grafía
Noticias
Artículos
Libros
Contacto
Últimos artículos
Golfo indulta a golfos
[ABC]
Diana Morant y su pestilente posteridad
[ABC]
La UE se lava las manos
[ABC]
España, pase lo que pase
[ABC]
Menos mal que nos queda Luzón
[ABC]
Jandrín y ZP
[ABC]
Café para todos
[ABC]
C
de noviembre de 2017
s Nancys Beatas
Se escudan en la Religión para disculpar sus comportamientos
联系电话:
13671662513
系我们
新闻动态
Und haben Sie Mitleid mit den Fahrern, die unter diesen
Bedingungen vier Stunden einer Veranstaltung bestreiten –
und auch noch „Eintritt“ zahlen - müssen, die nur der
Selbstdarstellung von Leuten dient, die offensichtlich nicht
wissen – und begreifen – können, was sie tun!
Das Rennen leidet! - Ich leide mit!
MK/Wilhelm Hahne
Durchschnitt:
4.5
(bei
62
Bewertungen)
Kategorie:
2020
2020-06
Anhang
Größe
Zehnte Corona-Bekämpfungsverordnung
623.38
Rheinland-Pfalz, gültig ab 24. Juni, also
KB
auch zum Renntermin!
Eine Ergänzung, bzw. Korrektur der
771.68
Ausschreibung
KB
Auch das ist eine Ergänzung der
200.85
....................
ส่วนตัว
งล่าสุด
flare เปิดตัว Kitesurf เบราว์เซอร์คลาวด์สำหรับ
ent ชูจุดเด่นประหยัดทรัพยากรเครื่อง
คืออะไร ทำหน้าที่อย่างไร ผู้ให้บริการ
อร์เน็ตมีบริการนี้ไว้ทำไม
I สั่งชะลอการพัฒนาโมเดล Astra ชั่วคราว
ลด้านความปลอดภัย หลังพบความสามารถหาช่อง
....................
◆ Instructions for the task: Checking each line above, count the ones that hold the word "Ergänzung" and state the total alone.

◆ Reply to the task: 2